Le challenge pneumatique de Melbourne

La vie d’un pneu Pirelli sur l’Albert Park est très différente au fil du weekend, la piste se recouvrant de gomme progressivement et gagnant en vitesse

La vie d’un pneu Pirelli sur l’Albert Park est très différente au fil du weekend, la piste se recouvrant de gomme progressivement et gagnant en vitesse.

La traction globale est l’élément clé sur le tracé semi-permanent, long de 5,303 km.
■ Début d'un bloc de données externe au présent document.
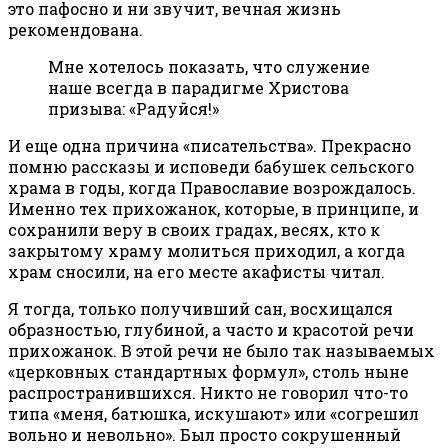
это пафосно и ни звучит, вечная жизнь
рекомендована.
Мне хотелось показать, что служение
наше всегда в парадигме Христова
призыва: «Радуйся!»
И еще одна причина «писательства». Прекрасно
помню рассказы и исповеди бабушек сельского
храма в годы, когда Православие возрождалось.
Именно тех прихожанок, которые, в принципе, и
сохранили веру в своих градах, весях, кто к
закрытому храму молиться приходил, а когда
храм сносили, на его месте акафисты читал.
Я тогда, только получивший сан, восхищался
образностью, глубиной, а часто и красотой речи
прихожанок. В этой речи не было так называемых
«церковных стандартных формул», столь ныне
распространившихся. Никто не говорил что-то
типа «меня, батюшка, искушают» или «согрешил
вольно и невольно». Был просто сокрушенный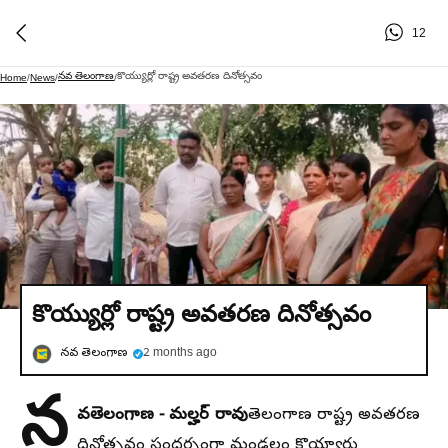
12
నవ తెలంగాణ
కొయ్యుర్లో రాష్ట్ర అవతరణ దినోత్సవం
Home
/
News
/
/
కొయ్యుర్లో రాష్ట్ర అవతరణ దినోత్సవం
నవ తెలంగాణ
2 months ago
న
వతెలంగాణ - మల్హర్ రావు
తెలంగాణ రాష్ట్ర అవతరణ
దినోత్సవం సందర్భంగా మండలం కొయ్యారు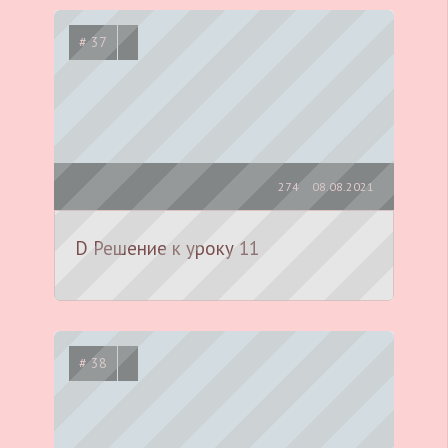
# 37
274
08.08.2021
D Решение к уроку 11
# 38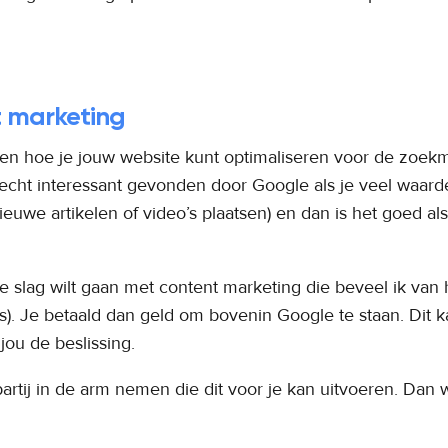
t marketing
eren hoe je jouw website kunt optimaliseren voor de zoekma
 echt interessant gevonden door Google als je veel waard
euwe artikelen of video’s plaatsen) en dan is het goed als 
 slag wilt gaan met content marketing die beveel ik van 
. Je betaald dan geld om bovenin Google te staan. Dit k
jou de beslissing.
 partij in de arm nemen die dit voor je kan uitvoeren. Dan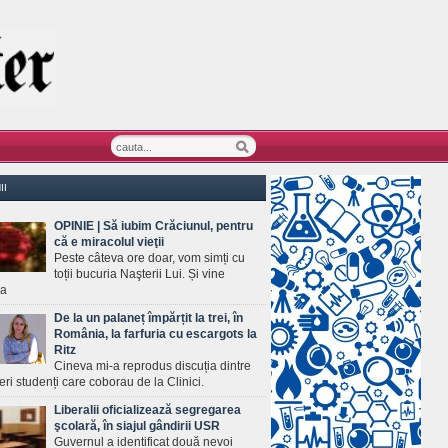
II
OPINIE | Să iubim Crăciunul, pentru
că e miracolul vieţii
Peste câteva ore doar, vom simți cu
toții bucuria Naşterii Lui. Și vine
ea
De la un palaneț împărțit la trei, în
România, la farfuria cu escargots la
Ritz
Cineva mi-a reprodus discuția dintre
ineri studenți care coborau de la Clinici.
Liberalii oficializează segregarea
şcolară, în siajul gândirii USR
Guvernul a identificat două nevoi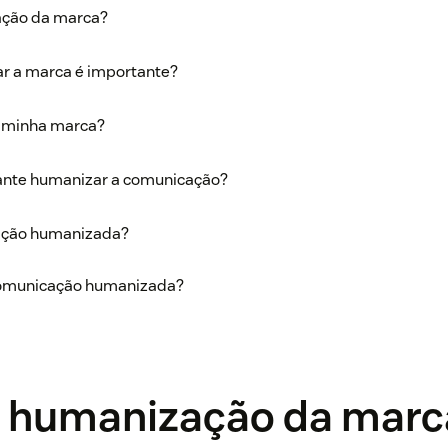
ação da marca?
r a marca é importante?
 minha marca?
ante humanizar a comunicação?
ação humanizada?
comunicação humanizada?
é humanização da marc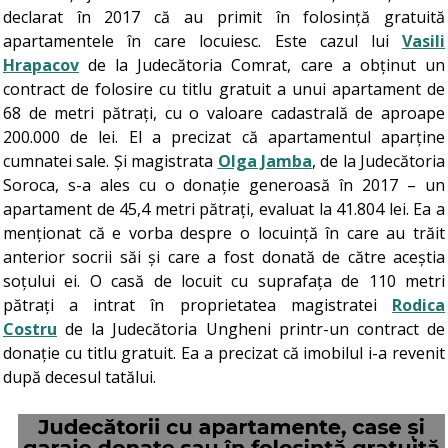
declarat în 2017 că au primit în folosință gratuită
apartamentele în care locuiesc. Este cazul lui
Vasili
Hrapacov
de la Judecătoria Comrat, care a obținut un
contract de folosire cu titlu gratuit a unui apartament de
68 de metri pătrați, cu o valoare cadastrală de aproape
200.000 de lei. El a precizat că apartamentul aparține
cumnatei sale. Și magistrata
Olga Jamba
, de la Judecătoria
Soroca, s-a ales cu o donație generoasă în 2017 – un
apartament de 45,4 metri pătrați, evaluat la 41.804 lei. Ea a
menționat că e vorba despre o locuință în care au trăit
anterior socrii săi și care a fost donată de către aceștia
soțului ei. O casă de locuit cu suprafața de 110 metri
pătrați a intrat în proprietatea magistratei
Rodica
Costru
de la Judecătoria Ungheni printr-un contract de
donație cu titlu gratuit. Ea a precizat că imobilul i-a revenit
după decesul tatălui.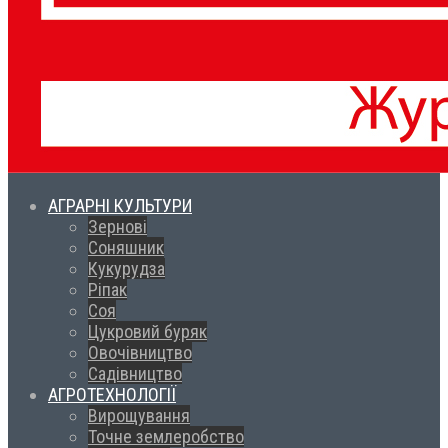
АГРАРНІ КУЛЬТУРИ
Зернові
Соняшник
Кукурудза
Ріпак
Соя
Цукровий буряк
Овочівництво
Садівництво
АГРОТЕХНОЛОГІЇ
Вирощування
Точне землеробство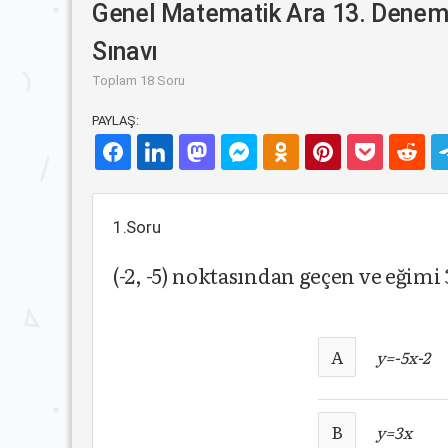
Genel Matematik Ara 13. Dene
Sınavı
Toplam 18 Soru
PAYLAŞ:
1.Soru
(-2, -5) noktasından geçen ve eğim
A
y=-5x-2
B
y=3x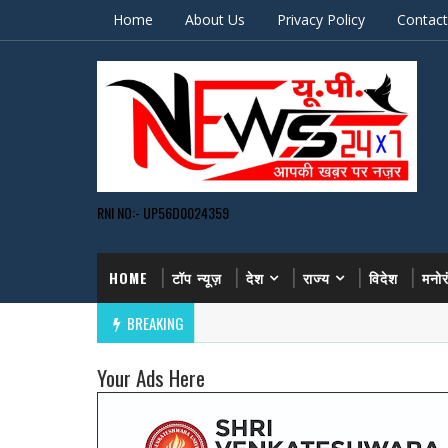
Home
About Us
Privacy Policy
Contact
RNI NO:- UP56D0024359
HOME
टॉप न्यूज़
देश
राज्य
विदेश
मनो
BREAKING
Your Ads Here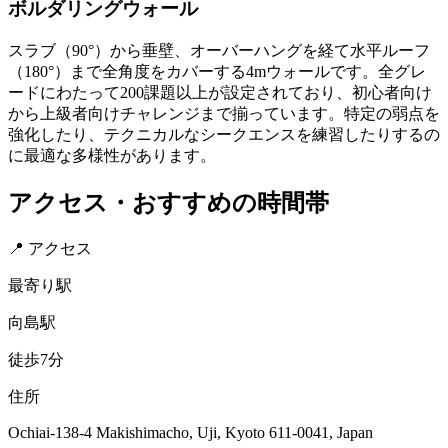
ボルダリングウォール
スラブ（90°）から垂壁、オーバーハングを経て水平ルーフ
（180°）まで全角度をカバーする4mウォールです。全グレ
ードにわたって200課題以上が設定されており、初心者向け
から上級者向けチャレンジまで揃っています。特定の弱点を
強化したり、テクニカルなシークエンスを練習したりするの
に最適な多様性があります。
アクセス・おすすめの時間帯
📍 アクセス
最寄り駅
向島駅
徒歩7分
住所
Ochiai-138-4 Makishimacho, Uji, Kyoto 611-0041, Japan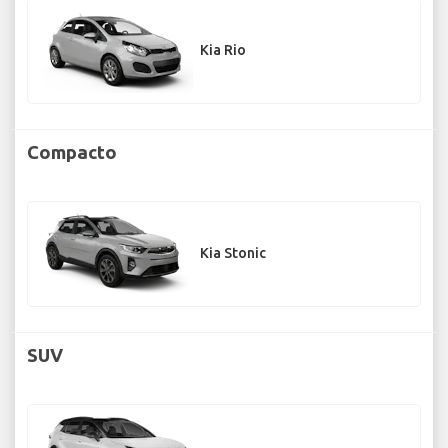
Kia Rio
Compacto
Kia Stonic
SUV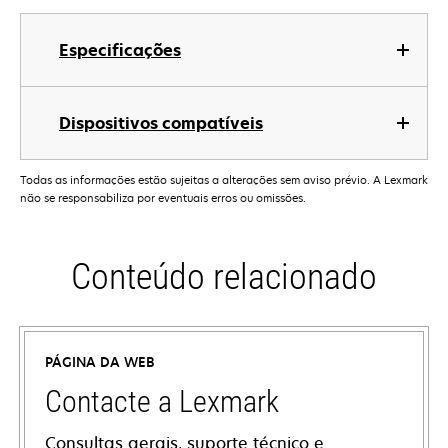
Especificações
Dispositivos compatíveis
Todas as informações estão sujeitas a alterações sem aviso prévio. A Lexmark
não se responsabiliza por eventuais erros ou omissões.
Conteúdo relacionado
PÁGINA DA WEB
Contacte a Lexmark
Consultas gerais, suporte técnico e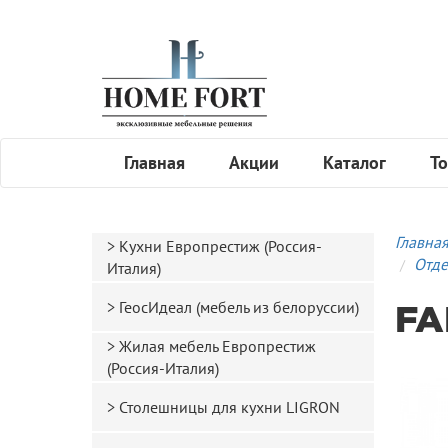
Главная
Акции
Каталог
То
Главна
Кухни Европрестиж (Россия-
Отде
Италия)
ГеосИдеал (мебель из белоруссии)
FA
Жилая мебель Европрестиж
(Россия-Италия)
Столешницы для кухни LIGRON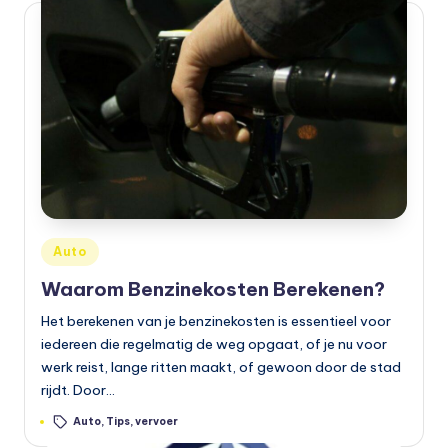
o
t
o
rr
ij
d
e
n
Geplaatst
Auto
e
in
Waarom Benzinekosten Berekenen?
n
Het berekenen van je benzinekosten is essentieel voor
o
iedereen die regelmatig de weg opgaat, of je nu voor
werk reist, lange ritten maakt, of gewoon door de stad
p
rijdt. Door…
e
Tags:
Auto
,
Tips
,
vervoer
n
Sur cette course de 58 tours, les équipes utilisent des niveaux d’appuis relativement élevés, nécessaires pour franchir les rapides successions de virages sans ligne droite. Le survirage en sortie de virage est un problème, particulièrement pour le train arrière, dont la glissade peut provoquer une usure prématurée ; le pneu avant-gauche subit de son côté une important quantité de tension durant le tour.

Le Virage 2 est un endroit particulièrement exigeant vis-à-vis des pneus. Les pilotes perdent 200 km/h en 2,5 sec (sur 108 mètres de freinage), soumettant ainsi 5G de forces aux pneus avant en décélération, imposant ainsi 1150 kg d’appuis.

Les Virages 11 et 12 sont des endroits cruciaux de l’Albert Park. La vitesse de sortie du virage se trouve aux alentours de 210 km/h. Le pneu avant subissant la charge à l’extérieur de la courbe reçoit 105°C, tandis que le pneu intérieur (droit) travaille un petit peu moins et évolue à 5°C de moins, autour des 100°C. Les pneus arrière opèrent de leur côté à des températures supérieures à 100°C.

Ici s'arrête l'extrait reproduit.